Are you going on your boat or a charter? Most of the buoys are on the superstructure. But there are a few on the flight deck. Either way, on a weekend, you will not be alone. Many of the dive charters placed those buoys there. So, they either may be already on them or be there shortly after you wanting to get onabuoy. If you hail someone on the radio, most of the time, they will simply allow you to tie off to them etc... If you do attempt to hook into a buoy, you will need to have a diver roll off to tie you in. You will need a rope and something on the end to clip to the line. Most of them are 20 feet or so below the surface.

The superstructure tower alone is bigger than most wrecks in the gulf. So there is plenty to see. It is reall easy to start coming up someone else's line and end up at the wrong boat whenyou come up. So just make sure to take a visual note as to where you go down.


----------



## sniper (Oct 3, 2007)

Put something on the end of your line you will recognize like a ribbon. Easier to find your line to go up.


----------



## Clay-Doh (Oct 2, 2007)

There is ususaly a decent current coming around the tower, so it is wise to make sure you come up the right bouy...otherwise you could end up a good distance from your boat, in a current a lil stronger than you may want to swim.

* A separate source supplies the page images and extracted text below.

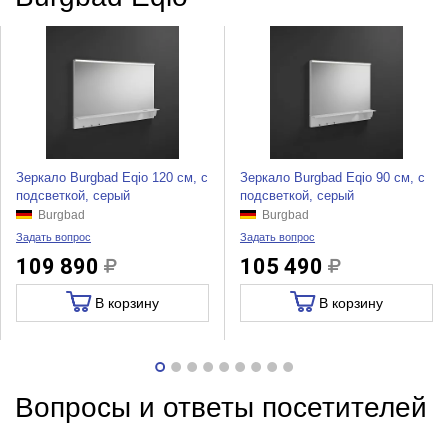
Зеркало Burgbad Eqio 120 см, с
Зеркало Burgbad Eqio 90 см, с
подсветкой, серый
подсветкой, серый
Burgbad
Burgbad
Задать вопрос
Задать вопрос
109 890
105 490
В корзину
В корзину
Вопросы и ответы посетителей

Pay attention to your depth. Even though technically the flight deck is outside the recreational limits of diving due to its depth...many people still want to experience it. However, there is one side of the tower that looks like it is the flight deck at the bottom, but it is actually below the flight deck, and if you shoot down to it quickly just to say you have been there, you will actually be over 160 feet, and feeling a lil goofy from the lovely nitrogen narcosis..and you may get the bright idea to swim down farther and check out the ships props!

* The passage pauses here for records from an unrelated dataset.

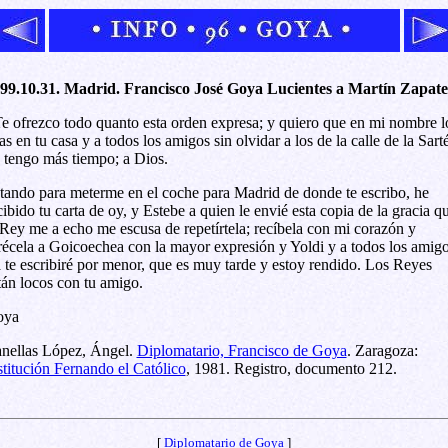
99.10.31. Madrid. Francisco José Goya Lucientes a Martín Zapate
e ofrezco todo quanto esta orden expresa; y quiero que en mi nombre l
as en tu casa y a todos los amigos sin olvidar a los de la calle de la Sart
 tengo más tiempo; a Dios.
tando para meterme en el coche para Madrid de donde te escribo, he
cibido tu carta de oy, y Estebe a quien le envié esta copia de la gracia q
 Rey me a echo me escusa de repetírtela; recíbela con mi corazón y
récela a Goicoechea con la mayor expresión y Yoldi y a todos los amigo
 te escribiré por menor, que es muy tarde y estoy rendido. Los Reyes
tán locos con tu amigo.
oya
nellas López, Ángel.
Diplomatario, Francisco de Goya
. Zaragoza:
stitución Fernando el Católico
, 1981. Registro, documento 212.
[
Diplomatario de Goya
]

Just use your head, and be aware of your suroundings, and watch overhead when coming up. There are many things sticking out off hte tower, and it is easy to bump your noggin on accent if your not paying attention. 

I would highly recomend taking someone with you that has dove it a number of times for your first time, and you will also find it much easier tying in with someone with a bit of experience on board.

Good luck...you'll love it!


----------



## Daydreamin (Jun 20, 2008)

The info is much appreciated. I will have to wait for another weekend but eventually plan to get out there in my boat. Sounds like finding someone who has been there, done that is a good idea. Now I know I need a line to tie to a mooring bouy or another boat so that helps too. Thanks again guys!


----------